This last part will now replace the old definitions format with the new and improved one.

In [None]:
fileIn = open("definitions/added_more_defs.json", 'r', encoding = 'utf-8')
fileOut = open("definitions/final_defs.json", "w", encoding = 'utf-8')
for index, word in enumerate(fileIn):
    all_defs_index = word.index('"all_defs" : ')
    word_defs = json.dumps(dictionary_defs[index], ensure_ascii=False)
    fileOut.write(word[:all_defs_index] + word_defs[1:len(word_defs) - 1] + "}\n")
fileIn.close()
fileOut.close()

1/7/2021: A problem with the current definitions is that when they are in the db and a call is made to retrieve the definitions matching the word "mother", there is no ranking system to give more weight to certain words. So definitions that are a match, but whose frequency in the bible is limited can occur way before the most frequent match.
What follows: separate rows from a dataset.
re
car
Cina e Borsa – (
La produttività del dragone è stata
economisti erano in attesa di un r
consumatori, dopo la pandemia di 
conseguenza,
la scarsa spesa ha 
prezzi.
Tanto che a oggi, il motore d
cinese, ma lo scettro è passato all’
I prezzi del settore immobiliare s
We will use a new file containing the words along with the number of references the word has to calculate the frequency of the word and improve the results returned by calls to the hebrew db.

The first task will be to organize the words since they are in hebraic-alphabetic order as opposed to being order by strong's concordance ids, which is useful for comparing our previous output in the last cell to the one here to ensure that the data isn't wonky.

In [None]:
fileIn = open('definitions/words_refs.xml', 'r', encoding='utf-8')
line = fileIn.readline()
sorted_words = []
while line:
    if "<w" in line:
        #Corresponds to strongs concordance number.
        key_value = line[line.index('a="') + 3:line.rindex("\"")]
        key_value = int(re.sub("[^0-9]", "", key_value))
        complete_line = ""
        while "</w>" not in line:
            complete_line += line
            line = fileIn.readline()
        sorted_words.append((key_value, complete_line))
    line = fileIn.readline()
sorted_words = sorted(sorted_words)
fileIn.close()

A problem with the words that we have organized is that the same word may be registered as many different words with many references, when we just need them organized by their primary form like is done in strong's concordance and thus in the previous output's we have done. We will thus consolidate the words into their main forms to make it easy to transfer the information into the document we have previously completed.

In [None]:
aggregated_words = {}
for word in sorted_words:
    if word[0] in aggregated_words:
        cur_refs = aggregated_words[word[0]]
        cur_refs += word[1]
        aggregated_words[word[0]] = cur_refs
    else:
        aggregated_words[word[0]] = word[1]
#Inefficiency exists here in that we repeat a step two times. Probably can be improved, but computes fast, so will stay.
for word in sorted(aggregated_words.items()):
    aggregated_words[word[0]] = word[1].count('<r')
aggregated_words = sorted(aggregated_words.items())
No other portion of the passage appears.